Angélica set up an altar with the objects she had retrieved from the river, placing them on a shelf in the main hall. In the center she put two seeds in the shape of a heart.

“I found them among the snails. I have never planted them. What if I bury them and they grow, and I lose my heart?”

Apart from the items on the shelf, there are not many other signs of what has been submerged in the dam. In that respect, the reservoir looks like the past. It is an inventory we cannot access, of which there is not always evidence, yet which we know exists, under the surface.

After saying goodbye to Acened, I make my way down to Cauca on a three-hour mule ride from her home. Junior, who lives nearby and acts as a guide, goes on ahead. The further we descend, the less clear the trail is, and it begins to be confused with the undergrowth. Only three years have passed since the flood, but the path to the river has practically been abandoned.

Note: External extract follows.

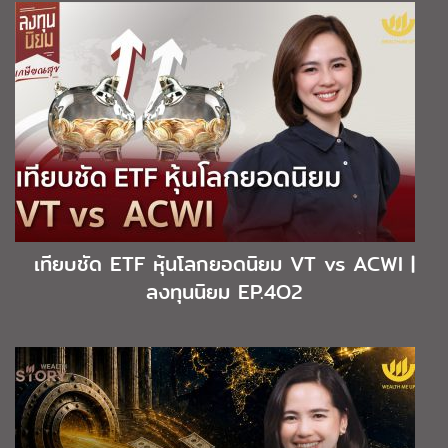
เทียบชัด ETF หุ้นโลกยอดนิยม VT vs ACWI |
ลงทุนนิยม EP.4O2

Junior has to clear the trail again with a machete. On the right, on the other side of the reservoir, you can see the parts of the mountain that have crumbled because of erosion. The dammed water, which conceals what is at the bottom, also exposes the earth, weakening it underneath and causing it to collapse.

Below, on the bank, the water is static, and makes no sound. After it was filled in, the Cauca became like a navigable lake, across which fishermen informally ferry civilians and sometimes armed groups that force them to take them: dissidents from the former guerrilla of the Revolutionary Armed Forces of Colombia (FARC)—who took up arms— and members of the Gulf Clan, a residual paramilitary group, who are fighting for control of the area.

We continue down to the riverbank for another ten minutes. There, hidden behind the undergrowth, are two EPM posters. The first, in the voice of the company, says: “Private property: water unsuitable for aquatic activities and fishing.” The second, in the voice of the river, says: “Be careful. I am the Cauca River, and my water could affect your health.”